The Voom platform was developed to connect travellers with trusted and licensed helicopter operator partners. Its air taxi flights could be booked online in as little as 60 minutes in advance.
Clément Monnet, CEO of Voom, provided the following statement about the company’s closure:
In early 2016, we started Voom with the ambition to democratize access to the skies and transform how people move in urban environments. Over the last four years, Voom has grown from a project inside Airbus’ innovation center in Silicon Valley, Acubed, to a multinational company operating in Brazil, Mexico and the US, flying passengers in three of the most populous and congested metropolitan areas in the world. We have taken great pride in delivering the best possible service to our customers, and have gleaned key insights into the potential of the air mobility market and passenger preferences along the way.
Scaling globally isn’t easy for any business, and we found this to be especially true in an expensive industry with a truly transformative model for both Airbus and the transportation market as a whole. Couple these truths with the recent COVID-19 pandemic, and we have been faced with some hard choices, as are so many businesses today. On March 23 we made the difficult decision to cease global operations due to the virus, and today with our Airbus leadership, we have made the tough call that Voom will not resume its operations.
While we would have loved to continue our ambitious work, we have achieved our two major initial goals for this project. The first one was to create and launch the first-to-market mobile helicopter booking platform providing Airbus with valuable behavioral and operational data about urban air mobility (UAM) in today’s global markets. To that end, we learned a lot about customer preferences — booking and movement patterns, most popular routes, willingness to pay — as well as about operational challenges related to lack of infrastructure, public acceptance, on-demand versus scheduled routes, etc. We also shared valuable data with Airbus to help inform the company’s decisions on the design of any future electric vertical takeoff and landing vehicle (eVTOL), including the average number of passengers per flight and flight time, the optimum end-to-end customer experience and infrastructure-related costs.
Our second goal was to democratize access to the urban skies. I am proud to say that over the course of our operations, we acquired nearly 150,000 active users and flew more than 15,000 passengers. In our first year of operation, 60% of our customers were first-time helicopter users, proving that we truly opened the skies to a new audience. We achieved a 45% repeat customer rate and an average ticket price equivalent to 2x the cost of a private car service for 1/10th of the time, making accessible and affordable urban air transportation a reality.
I am extremely proud of and grateful to the global team we built. Voom employees are an amazing group of talented and diverse individuals and aviation enthusiasts who are passionate about urban air mobility. Together, we have worked hard over the years to improve people’s lives by giving them access to urban skies. As co-founder and COO, and now CEO of Voom, my greatest source of inspiration has been the mission we set for the company and the team assembled to achieve it.

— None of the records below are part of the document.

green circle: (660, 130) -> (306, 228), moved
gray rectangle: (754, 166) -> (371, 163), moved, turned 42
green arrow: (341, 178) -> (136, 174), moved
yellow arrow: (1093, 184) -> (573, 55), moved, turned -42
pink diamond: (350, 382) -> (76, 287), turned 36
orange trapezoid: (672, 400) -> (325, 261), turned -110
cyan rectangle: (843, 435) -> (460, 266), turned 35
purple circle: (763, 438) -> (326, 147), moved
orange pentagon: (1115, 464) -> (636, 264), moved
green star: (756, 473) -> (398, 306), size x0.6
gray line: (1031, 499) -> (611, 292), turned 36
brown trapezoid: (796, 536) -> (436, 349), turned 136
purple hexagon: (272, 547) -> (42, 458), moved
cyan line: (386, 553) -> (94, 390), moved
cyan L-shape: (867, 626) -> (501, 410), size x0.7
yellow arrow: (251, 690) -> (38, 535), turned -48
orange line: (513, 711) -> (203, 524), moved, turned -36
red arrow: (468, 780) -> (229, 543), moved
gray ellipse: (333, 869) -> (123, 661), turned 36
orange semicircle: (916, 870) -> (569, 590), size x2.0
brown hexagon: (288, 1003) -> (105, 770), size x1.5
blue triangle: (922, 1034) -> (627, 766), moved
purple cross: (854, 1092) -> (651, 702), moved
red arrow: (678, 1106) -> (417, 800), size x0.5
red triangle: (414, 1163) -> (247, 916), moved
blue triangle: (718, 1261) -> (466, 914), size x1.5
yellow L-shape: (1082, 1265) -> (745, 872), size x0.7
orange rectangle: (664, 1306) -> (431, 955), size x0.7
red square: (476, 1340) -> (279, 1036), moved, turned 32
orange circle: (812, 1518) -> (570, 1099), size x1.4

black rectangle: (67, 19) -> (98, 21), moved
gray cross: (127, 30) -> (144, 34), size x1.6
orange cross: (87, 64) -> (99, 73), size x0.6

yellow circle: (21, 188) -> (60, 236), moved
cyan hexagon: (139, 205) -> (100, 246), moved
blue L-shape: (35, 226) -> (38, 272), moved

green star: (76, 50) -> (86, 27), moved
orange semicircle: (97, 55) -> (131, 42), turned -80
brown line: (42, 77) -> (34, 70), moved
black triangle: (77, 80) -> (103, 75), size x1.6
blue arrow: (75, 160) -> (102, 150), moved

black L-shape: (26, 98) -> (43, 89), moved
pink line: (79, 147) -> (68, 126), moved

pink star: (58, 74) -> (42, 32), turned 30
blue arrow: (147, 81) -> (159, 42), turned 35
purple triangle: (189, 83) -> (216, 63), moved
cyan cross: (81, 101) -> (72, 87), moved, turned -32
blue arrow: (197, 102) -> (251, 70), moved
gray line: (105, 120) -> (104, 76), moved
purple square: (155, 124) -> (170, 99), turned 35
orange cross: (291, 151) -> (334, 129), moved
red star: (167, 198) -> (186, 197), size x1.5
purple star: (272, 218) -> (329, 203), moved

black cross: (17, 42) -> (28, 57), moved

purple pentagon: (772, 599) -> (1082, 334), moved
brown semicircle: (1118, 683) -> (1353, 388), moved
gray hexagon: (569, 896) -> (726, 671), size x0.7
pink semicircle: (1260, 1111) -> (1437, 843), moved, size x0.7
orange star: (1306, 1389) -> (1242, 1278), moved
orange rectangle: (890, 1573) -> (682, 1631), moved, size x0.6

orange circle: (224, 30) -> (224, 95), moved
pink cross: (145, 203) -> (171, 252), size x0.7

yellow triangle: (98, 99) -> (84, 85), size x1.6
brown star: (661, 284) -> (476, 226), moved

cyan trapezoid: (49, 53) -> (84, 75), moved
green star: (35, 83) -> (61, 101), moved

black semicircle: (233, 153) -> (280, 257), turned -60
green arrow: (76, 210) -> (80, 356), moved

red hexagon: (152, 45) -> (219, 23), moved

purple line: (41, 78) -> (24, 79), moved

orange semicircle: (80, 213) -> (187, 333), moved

I would like to thank our strategic partners, the helicopter operators and the helipad management companies in São Paulo, Mexico City and the San Francisco Bay Area who have all demonstrated an exceptional level of commitment to customer service, professionalism and passion. You have been incredible partners.
This is just one chapter in urban air mobility, with so much more to come. It is not a question of whether the UAM market will open up, but when. Having been in this space for the past four years, leading one of the few companies providing a UAM service to passengers, I am well aware of the challenges to making UAM possible with eVTOL within this decade. I still believe they can be overcome, and I remain excited and optimistic about the progress being made to build out the interconnected ecosystem required to make UAM a reality. In that regard, Airbus continues to invest in the UAM arena and will be able to leverage the knowledge gained through Voom.
Finally, I would like to express my gratitude to the leaders of Airbus and Acubed. Without their support, we would not have been able to transition an idea into a project and grow it into a global company that customers around the world relied upon to transform how they move.
Thank you to everyone who has been part of this fascinating adventure with us. It has been an amazing journey!